Published: 19 April 2023

Visiting Professor gives students an industry perspective

Two years into his Visiting Professorship at Surrey, Dr Graham Hawkes tells us about the skills he’s teaching students to prepare them for industry and the things he’s learned from his time at Surrey.

How did you come to teach at Surrey?

I’m a Visiting Professor in the School of Mechanical Engineering Sciences which means I teach part-time at the University. The purpose of the Visiting Professorship, which is enabled by a grant from the Royal Academy of Engineering, is to prepare students for industry by helping them develop their collaboration, communication and technical advisory skills.

Outside of the University, I am Engineering Manager within  Energy Technology at Frazer-Nash Consultancy, a  KBR Company Technical Fellow in Fluid Dynamics and Wind, and Chair of the IMechE’s Renewable Power Committee.

What do you teach and what’s your approach?

On the technical side, I’ve developed and delivered a series of lectures on the theme of ‘Industrial Applications of…’.  These lectures complement the core technical courses over the years such as numerical methods, fluid mechanics and heat transfer.

Within these lectures I show students how to apply the methods that they’ve learnt in an industrial context.  My approach is to introduce technical problems I’ve encountered that presented themselves as rather vague from the outset. We then work to put a framework around the problem to make it tractable using the methods that the students have learnt.  Once we have this framework we ask: ‘Where does this work?’, ‘What are the limitations?’, ‘How could we test if we are right?’, ‘How would uncertainty or variability influence this?’, ‘What advice do we give based on the results?’ It is very interactive.

I also give some wider briefing lectures related to my area of specialism, for example on energy transition and the renewables industry.

How else do you support students?

I teach students a range of enabling skills and concepts such as project management, communication, project finance, intellectual property and quality assurance. This is put into practice with my support students doing their third-year group projects. I start by observing groups with their supervisors and follow up with some group coaching. Here I operate in a ‘project friend’ role and focus my efforts on whatever the groups would like to work on and improve.

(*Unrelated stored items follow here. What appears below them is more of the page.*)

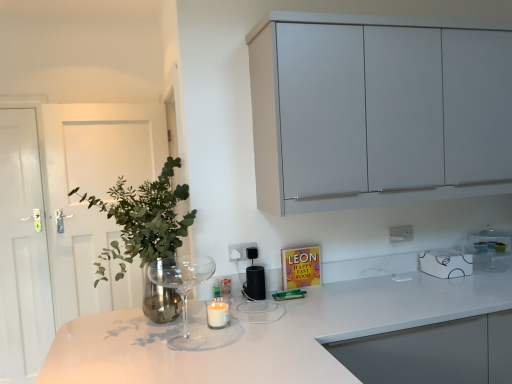 The image size is (512, 384). I want to click on free spot above white glossy door at left (from a real-world perspective), so click(14, 92). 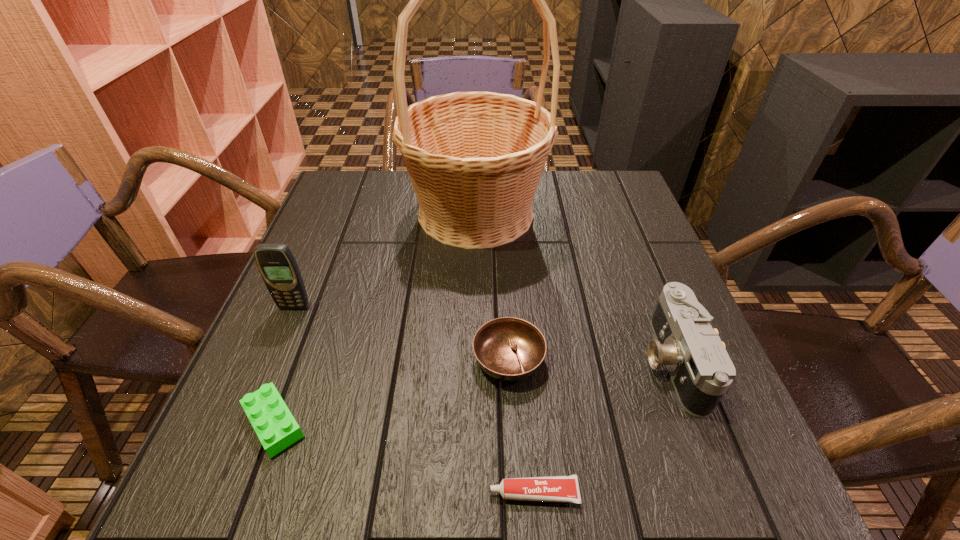 Locate an element on the screen. The width and height of the screenshot is (960, 540). vacant space located 0.110m on the right of the tallest object is located at coordinates (588, 213).

Find the location of a particular element. vacant region located 0.100m on the screen of the cellular telephone is located at coordinates (277, 348).

Where is `vacant space situated on the lens of the rightmost object`? vacant space situated on the lens of the rightmost object is located at coordinates point(491,361).

Locate an element on the screen. vacant area situated on the lens of the rightmost object is located at coordinates (534, 361).

Locate an element on the screen. This screenshot has height=540, width=960. free location located on the lens of the rightmost object is located at coordinates (591, 361).

In order to click on vacant space situated 0.400m on the back of the soup bowl in this screenshot , I will do `click(500, 217)`.

What are the coordinates of `free point located 0.060m on the front of the Lego` in the screenshot? It's located at (246, 498).

In order to click on vacant space located at the nozzle of the nearest object in this screenshot , I will do `click(301, 492)`.

Identify the location of vacant space located 0.080m at the nozzle of the nearest object. pyautogui.click(x=436, y=492).

Locate an element on the screen. This screenshot has width=960, height=540. blank space located at the nozzle of the nearest object is located at coordinates (315, 492). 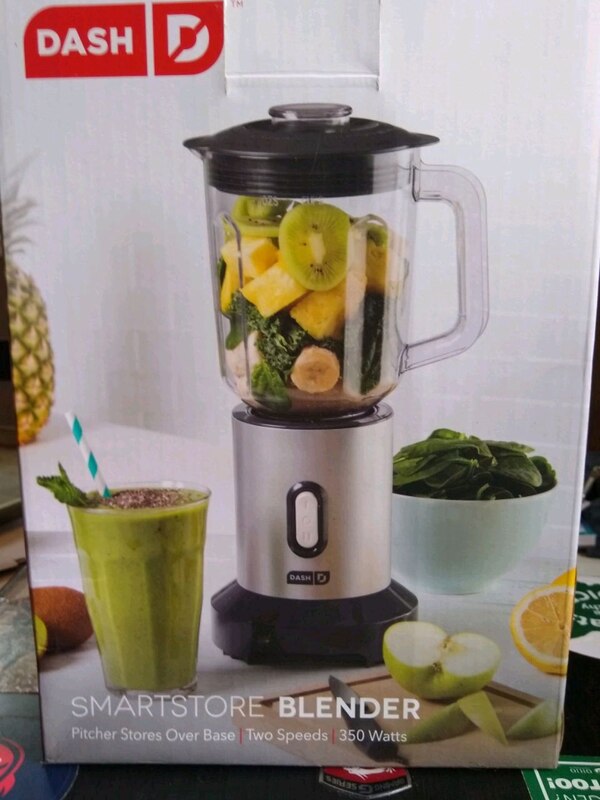 Locate an element on the screen. This screenshot has width=600, height=800. bowl is located at coordinates (507, 557).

"Bonding time is really important for good teamwork. This was a particular challenge directly after the pandemic when students didn’t know each other as well as they normally would but were suddenly thrust together as a team to design an aircraft or race car. My first question in group coaching session would be: ‘Have you been for a coffee together?’ Understandably this was often met with some surprise by the students … but I’m pretty sure they went for a coffee afterwards and learnt more about their colleagues." - Dr Graham Hawkes

Another aspect of my role at Surrey is supporting students who want to go on placement. I’m currently preparing a briefing which will give the employer’s perspective, talking about what I think ‘good’ looks like in terms of a prospective placement student.

What’s the most important thing an engineering student needs to learn?

Being a good engineer is about far more than doing good sums, it’s about having a balance of technical and enabling skills. Academia is rightly a safe space to learn, but in the working world there’s additional complexity arising from working with multiple stakeholders, commercial aspects of projects and stringent requirements for accuracy and rigour.

So arguably the most important thing I teach is how to operate with integrity as a professional engineer.  This brings all these concepts together and I introduce the Statement of Ethical Principles as jointly developed by the Royal Academy of Engineering and Engineering Council.  This has four fundamental principles: operating with honesty; doing things for the wider good; accuracy and rigour; and leadership and communication.

And is there anything you’ve learned from teaching at Surrey?

Yes, I’m continually amazed by the students’ ability and fearlessness when writing code and integrating hardware, for example when designing robots to navigate tricky obstacle courses. 

The Surrey course has a fantastic design-centred ethos and as a specialist engineer rather than a design engineer myself, this has been a great refresher for me. I’ve also seen these processes applied to interesting and highly topical challenges such as designing a hydrogen-fuelled aircraft which was the subject of last year’s Year 3 project brief.